Amber List (moderate evidence)

PTRH2 (peptidyl-tRNA hydrolase 2)
EnsemblGeneIds (GRCh38): ENSG00000141378
EnsemblGeneIds (GRCh37): ENSG00000141378
OMIM: 608625, Gene2Phenotype
PTRH2 is in 6 panels

2 reviews

Catherine Snow (Genomics England)

Comment on list classification: Expert review by Konstantinos Varvagiannis on PTRH2.

Hu et al. (2014 - PMID:25574476) reported on 2 sibs born to consanguineous Yazidian-Turkish family, homozygous for a frameshift variant [NM_016077.4(PTRH2):c.269_270delCT (p.Ala90Glyfs)].

Picker-Minh et al (2016 - PMID: 27129381) reported on 5 individuals, from 2 unrelated consanguineous (Tunesian / Saudi-Arabian) pedigrees. These subjects were homozygous for a missense variant [NM_016077.4(PTRH2):c.254A>C (p.Gln85Pro)]. An individual from one of the families, which had 4 affected members, had been identified and reported by Alazami et al. (PMID: 25558065 - 2015).

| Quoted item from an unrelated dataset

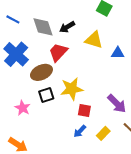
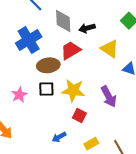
purple arrow: (117, 104) -> (109, 97), moved
blue arrow: (80, 131) -> (59, 137), moved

A summary of the features observed in all 7 cases was provided by Picker-Minh et al (2016 - PMID: 27129381). ID was reported in 6/7 cases, 2/3 families, information was not available for one of the families. It should also be noted that there is large phenotypic variability even among individuals with the same variant.

Sharkia et al. (PMID: 28328138) describe 3 sibs homozygous for the p.Gln85Pro variant. The index patient was reported to have normal intelligence upon formal testing which also appeared to be the case for her 2 sisters.

Therefore as currently there is only evidence for ID from two families and ID is a conflicting phenotype even in the same variant. Classifying PTRH2 as Amber and adding to the "watch-list".
Created: 29 May 2019, 4:28 p.m. | Last Modified: 17 Jul 2019, 2:25 p.m.
Panel Version: 0.201

Konstantinos Varvagiannis (Other)

Green List (high evidence)

Biallelic pathogenic variants in PTRH2 cause Infantile-onset multisystem neurologic, endocrine, and pancreatic disease (MIM 616263).

Several affected individuals have been reported to date. ID was a feature in the majority.

Hu et al. (2014 - PMID:25574476) reported on 2 sibs born to consanguineous Yazidian-Turkish family, homozygous for a frameshift variant [NM_016077.4(PTRH2):c.269_270delCT (p.Ala90Glyfs)].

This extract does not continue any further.